+++ Input records

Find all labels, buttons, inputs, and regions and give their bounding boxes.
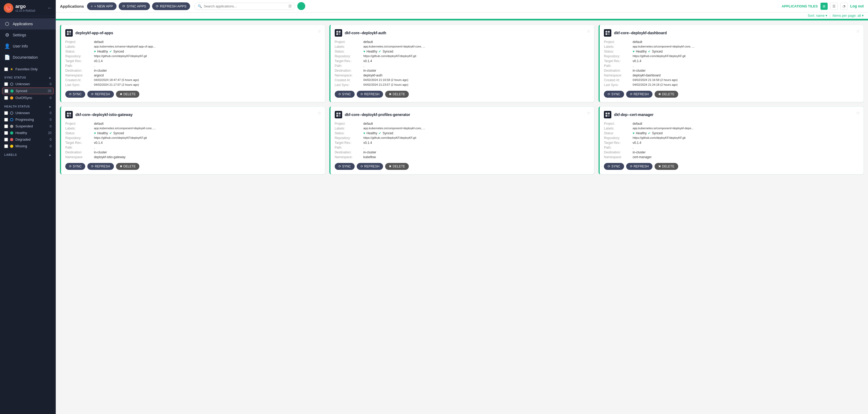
back-button[interactable]: ← — [47, 5, 52, 11]
sidebar-item-applications[interactable]: ⬡ Applications — [0, 18, 56, 29]
destination-value: in-cluster — [632, 68, 859, 73]
health-filter-progressing[interactable]: Progressing 0 — [0, 116, 56, 123]
svg-rect-18 — [336, 115, 338, 117]
path-value: . — [94, 64, 321, 68]
repo-label: Repository: — [335, 54, 361, 58]
delete-button[interactable]: ✖ DELETE — [116, 91, 140, 98]
health-degraded-checkbox[interactable] — [4, 138, 8, 141]
search-input[interactable] — [204, 4, 287, 8]
sync-status: Synced — [652, 131, 662, 135]
items-per-page[interactable]: Items per page: all ▾ — [832, 13, 864, 18]
sync-check-icon: ✔ — [648, 131, 651, 135]
health-icon: ♥ — [363, 131, 365, 135]
search-icon: 🔍 — [198, 4, 202, 8]
delete-button[interactable]: ✖ DELETE — [385, 163, 409, 170]
labels-value: app.kubernetes.io/component=deploykf-cor… — [363, 44, 590, 49]
refresh-apps-button[interactable]: ⟳ REFRESH APPS — [152, 2, 190, 10]
health-filter-missing[interactable]: Missing 0 — [0, 143, 56, 150]
health-progressing-checkbox[interactable] — [4, 118, 8, 122]
refresh-button[interactable]: ⟳ REFRESH — [357, 91, 383, 98]
sync-button[interactable]: ⟳ SYNC — [65, 163, 85, 170]
favorite-star-icon[interactable]: ☆ — [587, 110, 590, 116]
namespace-value: kubeflow — [363, 155, 590, 159]
sync-button[interactable]: ⟳ SYNC — [335, 163, 354, 170]
svg-rect-2 — [67, 33, 69, 35]
favorite-star-icon[interactable]: ☆ — [317, 110, 321, 116]
favorites-filter[interactable]: ★ Favorites Only — [0, 65, 56, 73]
delete-button[interactable]: ✖ DELETE — [116, 163, 140, 170]
delete-button[interactable]: ✖ DELETE — [655, 91, 678, 98]
svg-rect-16 — [336, 113, 338, 115]
sync-synced-label: Synced — [16, 89, 27, 93]
labels-value: app.kubernetes.io/component=deploykf-cor… — [363, 126, 590, 131]
health-filter-degraded[interactable]: Degraded 0 — [0, 136, 56, 143]
sync-button[interactable]: ⟳ SYNC — [604, 91, 624, 98]
favorite-star-icon[interactable]: ☆ — [317, 29, 321, 34]
health-filter-suspended[interactable]: Suspended 0 — [0, 123, 56, 129]
sidebar-item-documentation[interactable]: 📄 Documentation — [0, 52, 56, 63]
delete-icon: ✖ — [658, 92, 661, 96]
health-filter-healthy[interactable]: Healthy 20 — [0, 129, 56, 136]
refresh-icon: ⟳ — [91, 92, 94, 96]
health-suspended-checkbox[interactable] — [4, 124, 8, 128]
sync-synced-checkbox[interactable] — [4, 89, 8, 93]
svg-rect-3 — [69, 33, 71, 35]
created-at-label: Created At: — [335, 78, 361, 82]
sync-outofsync-checkbox[interactable] — [4, 96, 8, 100]
labels-header[interactable]: LABELS ▲ — [0, 152, 56, 158]
destination-label: Destination: — [604, 68, 630, 73]
sync-button[interactable]: ⟳ SYNC — [335, 91, 354, 98]
refresh-button[interactable]: ⟳ REFRESH — [626, 163, 652, 170]
grid-view-button[interactable]: ⊞ — [820, 3, 828, 10]
new-app-button[interactable]: + + NEW APP — [87, 2, 117, 10]
sync-status: Synced — [382, 50, 393, 53]
sync-label: SYNC — [73, 164, 82, 168]
sort-by-name[interactable]: Sort: name ▾ — [808, 13, 827, 18]
health-healthy-dot — [10, 131, 13, 134]
health-missing-checkbox[interactable] — [4, 145, 8, 148]
sync-apps-button[interactable]: ⟳ SYNC APPS — [119, 2, 150, 10]
health-status-header[interactable]: HEALTH STATUS ▲ — [0, 103, 56, 109]
sync-check-icon: ✔ — [110, 131, 112, 135]
svg-rect-9 — [608, 31, 610, 33]
health-healthy-checkbox[interactable] — [4, 131, 8, 135]
documentation-icon: 📄 — [4, 55, 10, 60]
list-view-button[interactable]: ☰ — [830, 3, 838, 10]
refresh-button[interactable]: ⟳ REFRESH — [87, 91, 114, 98]
filter-avatar[interactable] — [297, 2, 305, 10]
pie-view-button[interactable]: ◔ — [840, 3, 847, 10]
logout-button[interactable]: Log out — [850, 4, 864, 8]
project-value: default — [94, 122, 321, 126]
refresh-button[interactable]: ⟳ REFRESH — [87, 163, 114, 170]
namespace-label: Namespace: — [65, 73, 92, 77]
refresh-button[interactable]: ⟳ REFRESH — [357, 163, 383, 170]
sidebar-item-settings[interactable]: ⚙ Settings — [0, 29, 56, 41]
svg-rect-8 — [606, 31, 607, 33]
health-icon: ♥ — [94, 131, 96, 135]
delete-button[interactable]: ✖ DELETE — [655, 163, 678, 170]
favorite-star-icon[interactable]: ☆ — [856, 29, 860, 34]
sync-filter-unknown[interactable]: Unknown 0 — [0, 81, 56, 87]
settings-icon: ⚙ — [4, 32, 10, 38]
sync-status-header[interactable]: SYNC STATUS ▲ — [0, 74, 56, 81]
sidebar-header: 🐙 argo v2.10.4+f5d63a5 ← — [0, 0, 56, 16]
sync-unknown-checkbox[interactable] — [4, 82, 8, 86]
health-filter-unknown[interactable]: Unknown 0 — [0, 109, 56, 116]
sync-filter-outofsync[interactable]: OutOfSync 0 — [0, 94, 56, 101]
health-missing-dot — [10, 145, 13, 148]
path-value: . — [94, 146, 321, 150]
health-status-section: HEALTH STATUS ▲ Unknown 0 Progressing 0 … — [0, 102, 56, 151]
health-unknown-checkbox[interactable] — [4, 111, 8, 115]
refresh-button[interactable]: ⟳ REFRESH — [626, 91, 652, 98]
sync-filter-synced[interactable]: Synced 20 — [2, 88, 54, 94]
delete-button[interactable]: ✖ DELETE — [385, 91, 409, 98]
health-missing-count: 0 — [50, 145, 52, 148]
sync-button[interactable]: ⟳ SYNC — [604, 163, 624, 170]
labels-value: app.kubernetes.io/component=deploykf-cor… — [632, 44, 859, 49]
favorite-star-icon[interactable]: ☆ — [587, 29, 590, 34]
favorites-checkbox[interactable] — [4, 67, 8, 71]
sync-button[interactable]: ⟳ SYNC — [65, 91, 85, 98]
favorite-star-icon[interactable]: ☆ — [856, 110, 860, 116]
refresh-label: REFRESH — [95, 92, 110, 96]
sidebar-item-user-info[interactable]: 👤 User Info — [0, 41, 56, 52]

++++++

### Requirement
For each line in the material above that contains the string "healthy", make a copy.

### Solution for this task
health-filter-healthy[interactable]: Healthy 20 — [0, 129, 56, 136]
health-healthy-dot — [10, 131, 13, 134]
health-healthy-checkbox[interactable] — [4, 131, 8, 135]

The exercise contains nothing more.